Ждите нас, мы уже скоро.

  Победил Ксантипп Леверьский. Старшему механику, грузному, коротконогому, большого труда стоило держаться на костлявой неугомонной спине везучего коллеги: лопатки волнами подкатывали к нежным, болезненным местам; механик терпеливо кряхтел, изображая то ужас, то восторг, и неизменно повторял:
  - Давай-давай! Вези-вези! Давай…
  - Вези-вези! – весело кричали, окружившие их, «старшие».
  - Отлично! Отлично! – хлопая в ладоши подбадривал Эд Женьо.
  - Ме-ее-ее… ме-ее!.. - голосил Ксантипп, бросая радостные взгляды на капитана. Блеять было не обязательно, но преданный, тонко чувствующий настроение уважаемого начальника, он понимал: капитану это очень, очень нравится.
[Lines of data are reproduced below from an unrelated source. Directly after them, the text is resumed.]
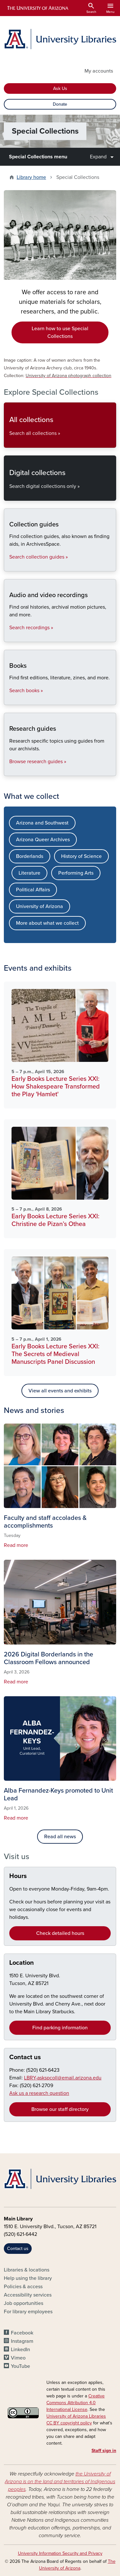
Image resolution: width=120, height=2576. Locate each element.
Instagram (22, 2341)
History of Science (81, 856)
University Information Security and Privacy (60, 2553)
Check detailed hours (60, 1933)
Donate (60, 104)
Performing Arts (75, 873)
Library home (31, 177)
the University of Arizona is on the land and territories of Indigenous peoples (60, 2481)
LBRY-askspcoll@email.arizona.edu (62, 2078)
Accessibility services (28, 2295)
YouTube (20, 2366)
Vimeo (18, 2358)
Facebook (22, 2333)
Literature (29, 873)
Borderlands (29, 856)
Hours (18, 1876)
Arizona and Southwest (42, 823)
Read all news (60, 1836)
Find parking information (60, 2028)
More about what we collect (47, 923)
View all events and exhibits (60, 1391)
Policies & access (23, 2286)
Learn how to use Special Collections (60, 332)
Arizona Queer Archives (43, 839)
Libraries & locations (26, 2270)
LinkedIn (20, 2349)
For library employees (28, 2311)
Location (21, 1963)
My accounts (98, 71)
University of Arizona (39, 906)
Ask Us (60, 88)
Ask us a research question (39, 2093)
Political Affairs (33, 890)
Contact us (25, 2057)
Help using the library (28, 2278)
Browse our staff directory (60, 2109)
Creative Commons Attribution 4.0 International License (75, 2402)
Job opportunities (23, 2303)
  Появление Константина осталось незамеченным. Все были на столько пьяны и увлечены происходившим, что злое, подернутое нервной дрожью лицо картографа, еще долго не портило присутствующим настроения. Он прошел к своему столику, но не сел на стул: внимание привлекла мигающая в темноте точка. Иногда  она разгоралась так сильно, что освещала раму и угол картины, что отблескивала на стене свежими масляными красками. Картограф подошел, но не очень близко: уже в трех метрах от мерцающего огонька лицо и уши обжог горячий воздух. Нарисованная на картине чайка становилась выпуклой, брюшко и крылья покрывались пузырями.
  Худой Ксантипп сбиваясь, глотая согласные и кашляя от дыма читал за спиной картографа стих капитана:
  - … историю постиг.
  Для своих родных друзей.
  Открывает он музей.
  Ты не музея – ты души смотритель.
  Друг, товарищ, граф учитель.
  По музею каблуками – топчемся.
  Вечность трогаем руками – молимся…
  Рядом капитан – друг навеки.
  С новым ветром перемен, он пришел
  И своих друзей нашел.
  Что ж обнимемся друзья…
  Ксантипп запнулся, расстроено посмотрел на Эда.
  - Извините капитан Женьо, тут дальше неразборчиво…
  - Жалко, как жалко! – заламывая руки досадовал капитан. – Там дальше самое важное. Я хотел поделиться сокровенным. Все мы здесь люди не случайные. Каждый из нас на своем месте. Если вот, взять живую клетку, разрезать и посмотреть…
  - А можно я скажу? – попросил кто-то из «старших».
  - Ну пожалуйста, - чуть опешив сказал Женьо.
  - Извините, я не мог не сказать! Я много думал об этом… Не сердитесь на мою дерзость, я объясню почему... Мне нужно признаться прежде всего вам!..
  - Ничего-ничего…
  - Благодарю. Вот смотрите – синоптик, уважаемый наш Натан Рикша, это допустим кора. Это если представить, что мы дерево, да? Любимый всеми нами Капитан – его крона. Ксантипп Ревельский – сердцевина. Уважаемы механик – это может быть листья… да листья, в которых создаются маленькие зеленые тельца. Теперь корень, это наверное, будет любимый наш, хранитель памяти и…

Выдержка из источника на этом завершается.